会長からのメッセージ
技術研究開発と現場実装
─現場から制度・基準を問い直す─
私は行政、大学、民間と立場を変えながら約40年にわたり、主に防災・減災に関する業務に携わり、数多くの技術研究開発とその現場実装にも関わってきました。本稿では、技術研究開発の成果を現場に実装していく過程で成否を分けた要因のうち、特に制度や基準の見直し、関係者の理解と納得が果たした役割に焦点を当てます。具体例として、航空レーザ測量(レーザプロファイラ:以下、LP)及びi-Constructionを取り上げます。

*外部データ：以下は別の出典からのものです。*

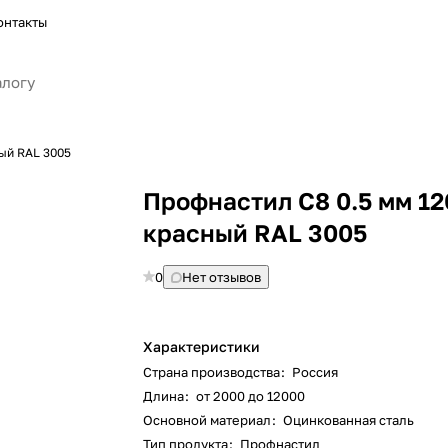
онтакты
ый RAL 3005
Профнастил С8 0.5 мм 1
красный RAL 3005
0
Нет отзывов
Характеристики
Страна производства
:
Россия
Длина
:
от 2000 до 12000
Основной материал
:
Оцинкованная сталь
Тип продукта
:
Профнастил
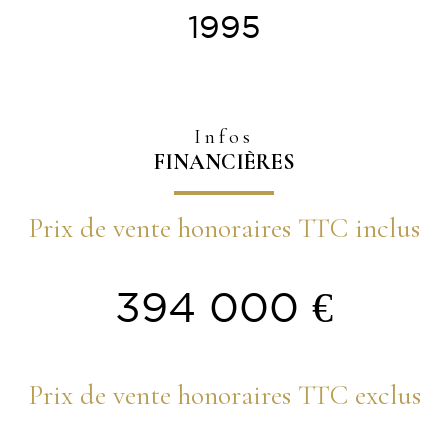
1995
Infos
FINANCIÈRES
Prix de vente honoraires TTC inclus
394 000 €
Prix de vente honoraires TTC exclus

新技術の普及を阻む主要な要因は、既存の制度や基準、運用との不整合、さらには利用者や関係者の理解と納得の不足にあると考えています。優れた技術であっても、基準や運用に適合しない、費用対効果が説明できない、関係者が安心して利用できないといった課題があれば、現場には定着しません。
LPは、広域かつ高精度な三次元地形データを取得でき、浸水想定の精度向上や中小河川の流下能力把握に効果をもたらします(図1)。LPの導入検討を開始した2004年当時には、コスト、作業規程、データ管理など制度面・運用面に少なからぬ制約が存在していました。

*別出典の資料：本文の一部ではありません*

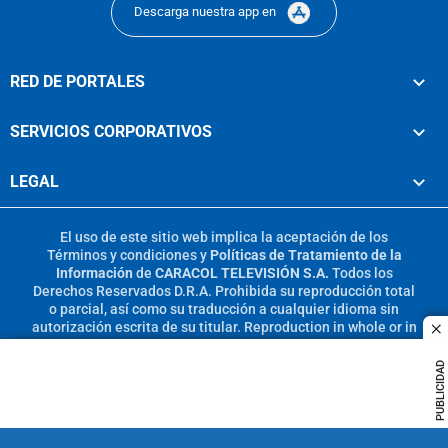
Descarga nuestra app en
RED DE PORTALES
SERVICIOS CORPORATIVOS
LEGAL
El uso de este sitio web implica la aceptación de los
Términos y condiciones
y
Políticas de Tratamiento de la
Información
de
CARACOL TELEVISIÓN S.A.
Todos los
Derechos Reservados D.R.A. Prohibida su reproducción total
o parcial, así como su traducción a cualquier idioma sin
autorización escrita de su titular. Reproduction in whole or in
c
part, or translation without written permission is prohibited.
All rights reserved 2025.
PUBLICIDAD
MIEMBRO DE:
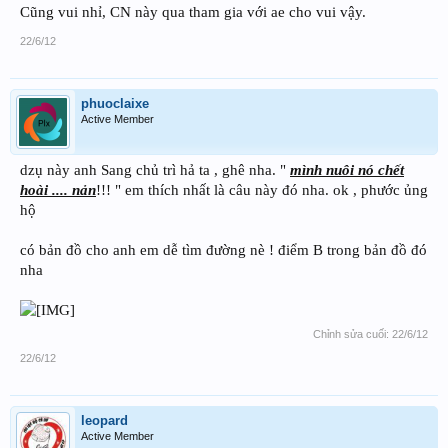
Cũng vui nhỉ, CN này qua tham gia với ae cho vui vậy.
22/6/12
phuoclaixe
Active Member
dzụ này anh Sang chủ trì hả ta , ghê nha. "
mình nuôi nó chết
hoài .... nản
!!! " em thích nhất là câu này đó nha. ok , phước ủng
hộ
có bản đồ cho anh em dễ tìm đường nè ! điểm B trong bản đồ đó
nha
Chỉnh sửa cuối:
22/6/12
22/6/12
leopard
Active Member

当時の作業規程では、LPデータをメッシュデータに変換して利用することが前提でしたが、これでは幅の狭い中小河川の堤防など重要な地形情報が十分に把握できない場合がありました。
そこで関係者と議論を重ねて、点群データを直接活用する方針を示し、業務目的に必要な精度と効率を両立する指針へとつなげました。この過程で重視したのは、従来手法の精度を形式的に踏襲するのではなく、業務目的に立ち返り、必要な性能から要求水準を再定義することでした。
2016年にi-Constructionの立ち上げを担当した際にも同様の構図が見られました。ICTや三次元データの活用は生産性や安全性の向上に直結し得ますが、技術導入だけでは現場は変わりません。大手及び地方の建設会社や建設機械メーカーなどへの徹底した聞き取りを行い、現場の実情を踏まえて方針を定めました。併せて、施策の実施に必要となる15件の基準類を数か月で改定・整備しました。

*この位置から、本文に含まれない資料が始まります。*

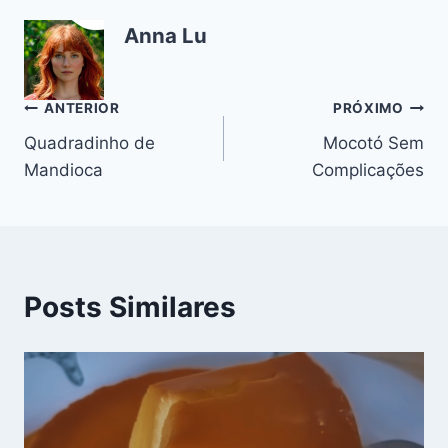
e
e
s
gr
bl
di
l
y
e
Anna Lu
b
st
A
a
r
t
Li
o
p
m
n
o
p
k
Navegação
ANTERIOR
PRÓXIMO
k
Quadradinho de
Mocotó Sem
de
Mandioca
Complicações
Post
Posts Similares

その結果、従来当然とされてきた基準などの中に、生産性向上を妨げる要因があることが明らかとなりました。施工会社の現場担当者の意見も踏まえ、UAV写真測量におけるオーバーラップ率の見直しなど、基準の見直しによって必要な品質を確保しつつ生産性を大幅に向上させることが可能となりました。
以上に述べたように、新技術の現場実装には、技術研究開発だけでなく、制度・基準・運用などの見直しと、関係者の理解・納得の醸成が不可欠です。土木技術者は技術を磨くだけにとどまらず、現場で得られる知見を起点として、目的に照らした必要性能の観点から制度や基準の妥当性を点検し、過不足があれば積極的にその見直しを提案していくことが重要です。こうした取組を着実に積み重ねることが、新技術の合理的で実効性のある現場実装を推進し、社会の安全・安心の向上と、生産性及び品質の向上につながるものと考えます。本稿が、新技術の現場実装に向けた取組の一助となれば幸いです。